# What's the best software?



## mob008 (29 May 2008)

Hi Guys,

I'm currently using the EFX demo and plan to for some time whilst I get my eye in. In conjunction with this I've got access to Web Iress which I'm using for charting and it's ok but I'm wondering what most people use and the costs associated with them?

Also keen on knowing the pros and cons e.g. rules based automated trading etc of each package, but having said that my initial thought is for charting.

Having said that I'm taking it EFX is a bit behind the actual market being a demo version right? or does it have to do with the difference between ECN and the actual market although that wouldn't make sense?


----------



## tayser (29 May 2008)

*Re: Whats the best Software*

Technically you're looking at the same market when on their demo, except for:

- the live limit orders from other people on their network.
- it lags a bit because they claim it's their test server, but generally there's no difference in the bank quotes.
- I have sent a market order on the demo with 100 lots when only a few were available and the system's reported back that I was 100% filled at my price - this wouldnt happen in the real market (you'd soak up the liquidity from the next best quote), apart from little nuances like that, the 'simulation' is very close.

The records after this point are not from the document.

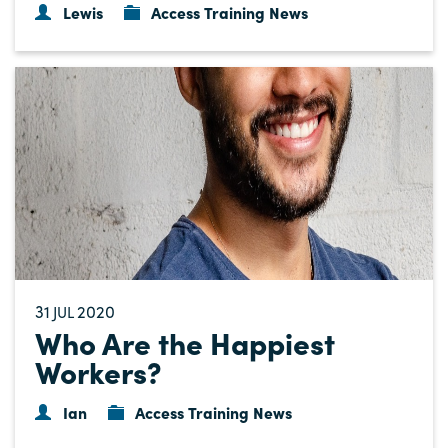
Lewis
Access Training News
31
2020
JUL
Who Are the Happiest
Workers?
Ian
Access Training News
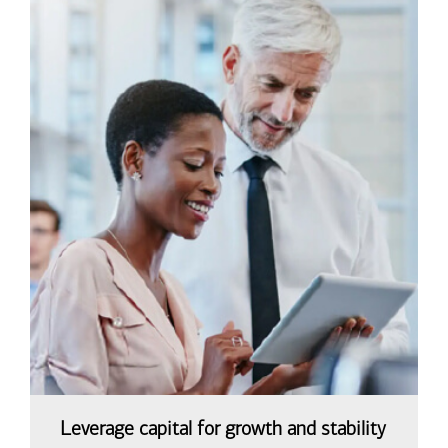
Leverage capital for growth and stability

I still run my charts through NinjaTrader which connects to the demo platform (can't login to an account (live or demo) more than once) and the differences between quotes on the live platform and the demo can change a fair bit with live orders obviously filtering through the market depth.  I was a bit  the other day when EUR/USD was out by a pip, and there were some seriously large limit orders by other users flying through the market depth on the network - hammer and tong!  can't wait to get there 

vive le ECN liquidity!


----------



## mob008 (29 May 2008)

*Re: Whats the best Software*

Thanks mate

Do you plan to stick with Ninja when you go live? Do you know how much are they for a live account?


----------